Copy out, from the data, each line containing the string "nuestro".
*** DATASET RECORDS Section Begins ***
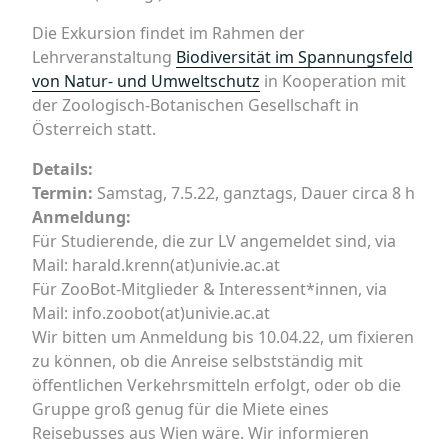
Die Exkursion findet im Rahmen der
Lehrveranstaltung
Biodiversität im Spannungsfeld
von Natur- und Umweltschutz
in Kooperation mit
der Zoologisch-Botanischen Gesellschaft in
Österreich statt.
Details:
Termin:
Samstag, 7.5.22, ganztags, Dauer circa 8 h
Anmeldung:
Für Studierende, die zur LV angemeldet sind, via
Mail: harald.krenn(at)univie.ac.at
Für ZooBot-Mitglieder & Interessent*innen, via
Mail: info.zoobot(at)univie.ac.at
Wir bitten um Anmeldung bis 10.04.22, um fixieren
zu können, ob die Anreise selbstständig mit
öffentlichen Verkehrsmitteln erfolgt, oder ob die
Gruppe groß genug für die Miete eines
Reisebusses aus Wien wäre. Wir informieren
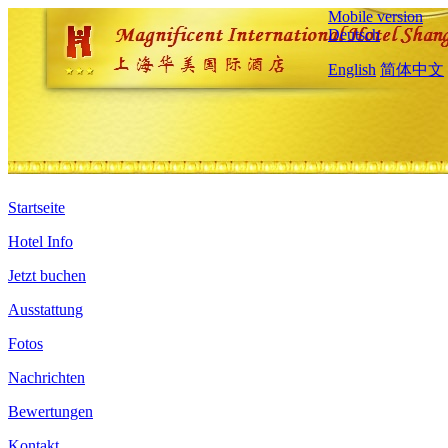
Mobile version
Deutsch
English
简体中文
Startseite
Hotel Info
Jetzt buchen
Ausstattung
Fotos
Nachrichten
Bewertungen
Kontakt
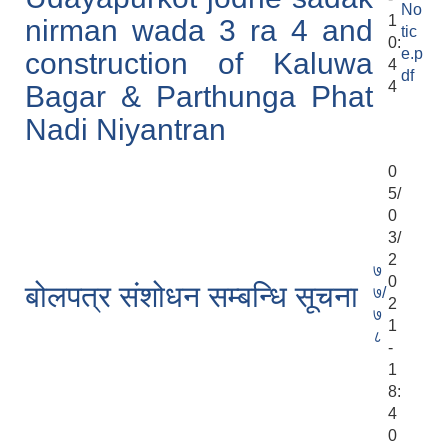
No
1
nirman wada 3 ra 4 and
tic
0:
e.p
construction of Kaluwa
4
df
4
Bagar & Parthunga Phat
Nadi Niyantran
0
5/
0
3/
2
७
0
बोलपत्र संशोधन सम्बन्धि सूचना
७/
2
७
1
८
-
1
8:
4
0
*** DATASET RECORDS Section Ends ***
*** DATASET RECORDS Section Begins ***
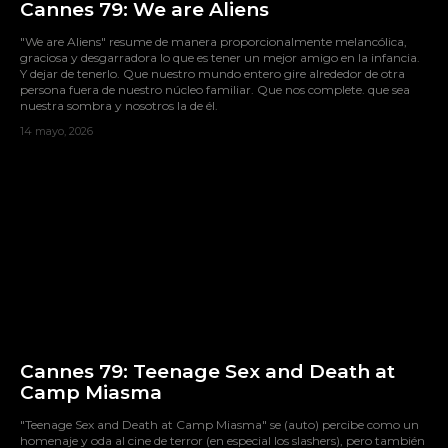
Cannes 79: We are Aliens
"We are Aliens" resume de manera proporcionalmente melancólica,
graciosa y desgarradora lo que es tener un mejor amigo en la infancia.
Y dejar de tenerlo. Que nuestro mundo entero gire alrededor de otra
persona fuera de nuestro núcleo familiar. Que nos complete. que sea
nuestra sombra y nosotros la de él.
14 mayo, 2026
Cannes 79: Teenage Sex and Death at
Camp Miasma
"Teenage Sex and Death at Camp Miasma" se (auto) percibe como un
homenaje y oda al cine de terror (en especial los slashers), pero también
*** DATASET RECORDS Section Ends ***
*RESULT OF THE EXERCISE*:
Y dejar de tenerlo. Que nuestro mundo entero gire alrededor de otra
persona fuera de nuestro núcleo familiar. Que nos complete. que sea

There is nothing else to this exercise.